(Data under study begins)

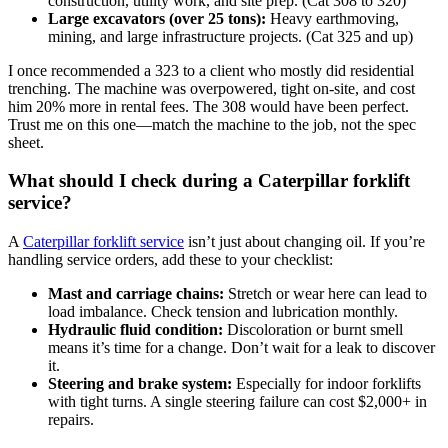
construction, utility work, and site prep. (Cat 308 to 320)
Large excavators (over 25 tons):
Heavy earthmoving,
mining, and large infrastructure projects. (Cat 325 and up)
I once recommended a 323 to a client who mostly did residential
trenching. The machine was overpowered, tight on-site, and cost
him 20% more in rental fees. The 308 would have been perfect.
Trust me on this one—match the machine to the job, not the spec
sheet.
What should I check during a Caterpillar forklift
service?
A
Caterpillar forklift service
isn’t just about changing oil. If you’re
handling service orders, add these to your checklist:
Mast and carriage chains:
Stretch or wear here can lead to
load imbalance. Check tension and lubrication monthly.
Hydraulic fluid condition:
Discoloration or burnt smell
means it’s time for a change. Don’t wait for a leak to discover
it.
Steering and brake system:
Especially for indoor forklifts
with tight turns. A single steering failure can cost $2,000+ in
repairs.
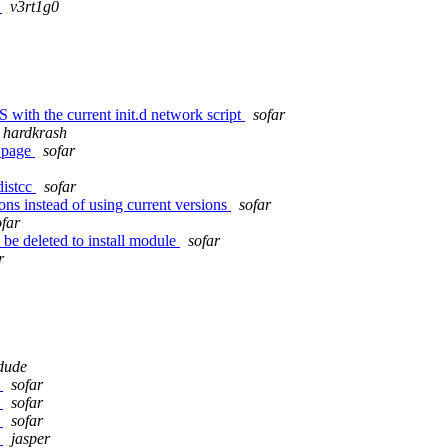
d
v3rt1g0
th the current init.d network script
sofar
hardkrash
d page
sofar
distcc
sofar
ons instead of using current versions
sofar
ofar
o be deleted to install module
sofar
r
dude
t
sofar
t
sofar
t
sofar
t
jasper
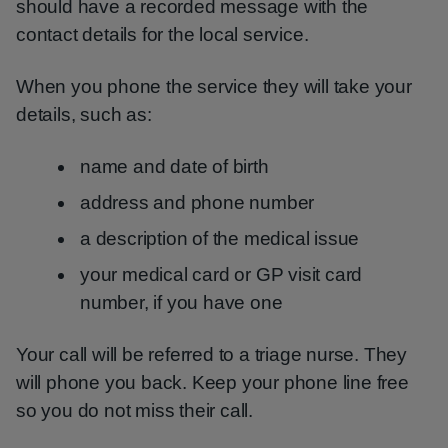
should have a recorded message with the
contact details for the local service.
When you phone the service they will take your
details, such as:
name and date of birth
address and phone number
a description of the medical issue
your medical card or GP visit card
number, if you have one
Your call will be referred to a triage nurse. They
will phone you back. Keep your phone line free
so you do not miss their call.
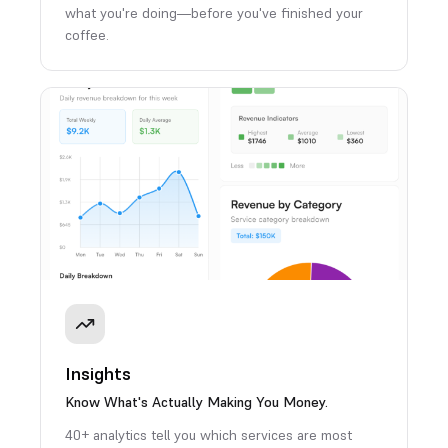
what you're doing—before you've finished your
coffee.
Insights
Know What's Actually Making You Money.
40+ analytics tell you which services are most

(Data under study ends)

● Work instructions: The required answer is the lines from the one that contains "will phone you" through the last line of the records, restated word for word, with every picture dropped.

● Problem solution:
will phone you back. Keep your phone line free
so you do not miss their call.
what you're doing—before you've finished your
coffee.
Insights
Know What's Actually Making You Money.
40+ analytics tell you which services are most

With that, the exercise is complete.